In the beginning of his book The Morphology of Biblical Greek, William Mounce states that “morphology is directly controlled by phonology” (pg. 2). Despite the veracity of this axiom, current methods of computational morphological tagging provide no information with respect to the phonological processes that led to a given form’s inclusion in a particular morphological category. Moreover, in order to retrieve this information for a particular form, one must still undertake the cumbersome task of consulting the abstract phonological schemes in the grammars (e.g. Smyth, Mounce, inter alia) and then attempt to manually apply those schemes to reconstruct the derivational path of the form in question (e.g. θεσος → -σ → θεός ). Adding to the complexity of this process, existing grammars typically only provide prototypical phonological patterns, making it all the more difficult to reconstruct the derivational path of non-prototypical forms.
In light this state of affairs, it is our contention that a computational morphophonemic model is needed. This model would utilize both deductive and inductive approaches to verify and display the morphophonemic derivational patterns of existing lexical forms in Ancient Greek. The deductive aspect of the project would entail leveraging the phonological and morphological paradigms contained in various grammars (e.g. Mounce, 1994; Smyth, 1956; inter alia) as well as existing texts with rich information (e.g. SBLGNT; Perseus) to establish a set of formalized morphophonemic rules that are manually encoded into a functional computer language (e.g. Haskell). This program is then run against a text in order to isolate patterns that betray information as to where and how this rule applies. Moreover, the inductive aspect of the project will entail applying the aforementioned rules to a unicode phonological script (i.e. consonants, vowels, and diacritics) in an effort to computationally construct the phonological derivation of existing morphological and lexical forms.
This computational approach will involve the following steps:
- Loading Greek Corpora: We will load a text with rich information (e.g. metadata such as paragraphs, book, chapter, verse, punctuation, variant readings ) into the computer’s memory. This will enable us to isolate the surface form of the text by omitting spaces, punctuation, annotation, etc (although this information will be readily available when needed).
- Modeling Greek Script: Utilizing a functional programming language: Haskell, we will create a model of the script itself including letter, consonant, capitalization, accents, diaereses, and some possible amalgamation rules, although strictly limited to the script level. The surface form of the text will then be mapped onto the script model. This will allow us to ask questions of the surface text that only occur at the script level (e.g. breathing marks and some aspects of accentuation).
- Modeling Greek Phonology: As a first step in modeling greek phonology we will break down the letters of the script into their respective vowel and consonant sounds (e.g. Dental, Glottal, Velar, etc.). This phonological reconstruction will be largely deductive, relying on data from existing sources (e.g. Grammars, etc.). Subsequently we will map the letters of the script to the their corresponding phonological values. This mapping will initiate the process of forming specific phonological derivation rules as individual vowels and consonants combine and transform into divergent and sometimes more complex phonological units (e.g. diphthongs, syllables, etc.). Moreover, the rules we create at this stage may be highly specific due to the availability of the data described in steps 1–3. For example, we can create a rule that combines punctuation (step 1), script (e.g. letters and accents, step 2), and syllables (step 3).

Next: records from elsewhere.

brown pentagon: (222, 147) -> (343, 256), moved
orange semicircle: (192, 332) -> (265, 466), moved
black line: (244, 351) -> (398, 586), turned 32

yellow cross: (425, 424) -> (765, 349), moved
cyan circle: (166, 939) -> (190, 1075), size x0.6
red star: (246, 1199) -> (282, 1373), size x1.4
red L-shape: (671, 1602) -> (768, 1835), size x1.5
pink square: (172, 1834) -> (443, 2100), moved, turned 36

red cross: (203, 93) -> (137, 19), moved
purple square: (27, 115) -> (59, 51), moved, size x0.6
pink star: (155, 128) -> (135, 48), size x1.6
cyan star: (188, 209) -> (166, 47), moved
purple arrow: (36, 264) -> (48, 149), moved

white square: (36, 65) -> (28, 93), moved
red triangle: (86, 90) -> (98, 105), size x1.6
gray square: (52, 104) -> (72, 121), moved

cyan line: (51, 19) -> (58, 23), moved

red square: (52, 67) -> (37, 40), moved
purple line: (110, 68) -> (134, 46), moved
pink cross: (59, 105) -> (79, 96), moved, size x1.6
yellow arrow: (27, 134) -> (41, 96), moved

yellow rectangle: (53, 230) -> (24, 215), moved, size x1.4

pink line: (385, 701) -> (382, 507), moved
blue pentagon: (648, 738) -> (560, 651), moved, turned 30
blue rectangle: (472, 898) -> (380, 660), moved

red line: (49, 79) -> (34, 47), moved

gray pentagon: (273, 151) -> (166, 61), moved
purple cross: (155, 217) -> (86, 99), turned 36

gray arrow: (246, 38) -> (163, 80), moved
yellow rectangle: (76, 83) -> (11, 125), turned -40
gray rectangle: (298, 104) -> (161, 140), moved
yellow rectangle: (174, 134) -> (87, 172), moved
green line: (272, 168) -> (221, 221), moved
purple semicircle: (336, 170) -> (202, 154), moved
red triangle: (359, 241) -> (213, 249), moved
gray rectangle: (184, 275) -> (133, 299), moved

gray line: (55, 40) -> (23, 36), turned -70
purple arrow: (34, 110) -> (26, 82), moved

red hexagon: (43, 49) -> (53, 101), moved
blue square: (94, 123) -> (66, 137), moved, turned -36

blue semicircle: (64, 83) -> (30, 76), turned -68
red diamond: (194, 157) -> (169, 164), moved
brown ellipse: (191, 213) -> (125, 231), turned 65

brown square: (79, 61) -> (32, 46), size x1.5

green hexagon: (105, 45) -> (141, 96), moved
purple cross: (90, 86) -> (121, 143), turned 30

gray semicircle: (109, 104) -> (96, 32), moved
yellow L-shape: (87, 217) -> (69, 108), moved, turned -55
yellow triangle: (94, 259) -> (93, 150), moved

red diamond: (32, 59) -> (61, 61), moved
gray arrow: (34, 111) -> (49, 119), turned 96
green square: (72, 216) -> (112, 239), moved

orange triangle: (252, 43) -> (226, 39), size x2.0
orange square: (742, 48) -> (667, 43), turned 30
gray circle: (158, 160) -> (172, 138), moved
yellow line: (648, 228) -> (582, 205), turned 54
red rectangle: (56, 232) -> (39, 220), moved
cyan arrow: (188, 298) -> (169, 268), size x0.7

- Modeling Greek Morphology: Lastly, we will introduce the morphological notions of stem, suffix, prefix, etc, in addition to rules of elision and contraction (e.g. how adding a suffix or prefix to a stem often induces phonological transformations). At this stage, the human and computer collaborate to isolate patterns and exceptions to those patterns. By utilizing our formalized rules along with existing data we will be able to derive paradigm and lemma information.
By computationally constructing a morphology in this way, it is probable that we will be able to transparently display the possible phonological processes that led a given form. Additionally we will be able to computationally verify or falsify existing derivational hypotheses (i.e. phonological rules as posited by the grammars) that produced particular morphological forms, including instances where exceptions to established rules are apparent.
More broadly, this morphophonemic project represents the implementation of an exploratory methodology aimed at advancing the grammatical research of ancient texts beyond its current state. As a general observation it seems that there currently exists two main approaches to the problem of doing grammatical analyses on ancient Greek texts: manual tagging and automated tagging using machine learning. There are advantages and limitations to both approaches.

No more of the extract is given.